Game: The Huntsman: Winter’s Curse

Developer: Desert Owl Games, LLC

Genre: Role-Playing

Rating: T for Teen

Platform: Playstation 4

Price: $14.99

 

Although the game is licensed from The Huntsman film universe, it is not based on any of the two movies. The story is completely original, the events of Winter’s War are just a loose backdrop for the game and the actual Huntsman barely shows up at all. The game’s story follows Elisabeth, a competent fighter who decides to go out into the world in search of her four missing brothers, all of whom left on their own journeys, never to return.  As is the case with most RPG’s, her quest takes a turn as she not only uncovers the mystery behind the disappearance of her siblings, but also a larger conspiracy that threatens the region.

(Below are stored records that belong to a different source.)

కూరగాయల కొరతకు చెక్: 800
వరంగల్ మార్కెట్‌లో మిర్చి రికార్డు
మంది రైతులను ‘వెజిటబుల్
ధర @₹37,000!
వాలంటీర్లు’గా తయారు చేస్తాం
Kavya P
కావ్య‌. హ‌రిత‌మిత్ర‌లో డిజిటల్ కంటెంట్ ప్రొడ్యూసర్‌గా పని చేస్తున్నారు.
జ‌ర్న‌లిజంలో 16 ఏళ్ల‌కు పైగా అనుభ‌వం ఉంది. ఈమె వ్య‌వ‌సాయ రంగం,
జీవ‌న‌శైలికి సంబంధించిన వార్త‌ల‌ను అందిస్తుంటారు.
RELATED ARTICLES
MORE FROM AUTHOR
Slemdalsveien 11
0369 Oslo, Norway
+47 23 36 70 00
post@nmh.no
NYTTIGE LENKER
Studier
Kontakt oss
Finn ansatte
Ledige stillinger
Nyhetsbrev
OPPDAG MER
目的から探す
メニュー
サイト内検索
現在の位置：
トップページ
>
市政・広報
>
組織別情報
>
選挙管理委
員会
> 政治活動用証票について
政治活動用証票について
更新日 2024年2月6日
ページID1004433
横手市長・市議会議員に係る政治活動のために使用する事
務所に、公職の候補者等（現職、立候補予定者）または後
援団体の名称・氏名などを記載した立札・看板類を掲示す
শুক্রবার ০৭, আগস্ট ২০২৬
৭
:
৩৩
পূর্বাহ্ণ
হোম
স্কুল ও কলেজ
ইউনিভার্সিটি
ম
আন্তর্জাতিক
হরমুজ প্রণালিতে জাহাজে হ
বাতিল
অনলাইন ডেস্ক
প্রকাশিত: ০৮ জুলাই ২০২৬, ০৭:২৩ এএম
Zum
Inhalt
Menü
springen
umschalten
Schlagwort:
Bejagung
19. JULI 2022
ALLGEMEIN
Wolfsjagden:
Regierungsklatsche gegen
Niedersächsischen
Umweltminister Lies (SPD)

Winter’s Curse has a solid turn-based combat system that reminds me of Grandia.  The focus is on delaying the enemy’s turn while successfully using yours, requiring careful management of the turn gauge. Even on the easiest setting, attacking without thinking will lead to a quick defeat. To add to the complexities, each character uses a deck of cards to represent their available attacks and skills, similar to the Free-to-Play game Card Hunter.  You get to pick from a set of randomly selected cards and as the game progresses you will get new cards for each character.  I enjoyed the combat system but as is the case with “card” games, sometimes it is frustrating when you die because of a bad hand instead of any strategic choice you could have made.  However, as I learned the nuances of the game I found myself able to escape from bad situations by making good use of what I was provided.

Outside of combat the game relies on a basic map and “cutscene” sequence, not unlike The Banner Saga. There is no actual over world exploration. In fact, the character design and graphic style during these sequences is very much copied from The Banner Saga, using a hand-drawn art style and comic book-style thought bubbles to covey the story.  The story is very linear and although in some instances you are allowed to choose what to reply during conversations, none of it seems to change the direction of the game. This doesn’t make the story any less interesting as it features a few surprising turns and remains captivating until the end. Yes, there are some genre conventions, like the mysterious stranger and the chance encounter that turns a simple quest into a battle for survival, but it generally stays away from that. Both main characters show significant growth and evolution through the course of the story.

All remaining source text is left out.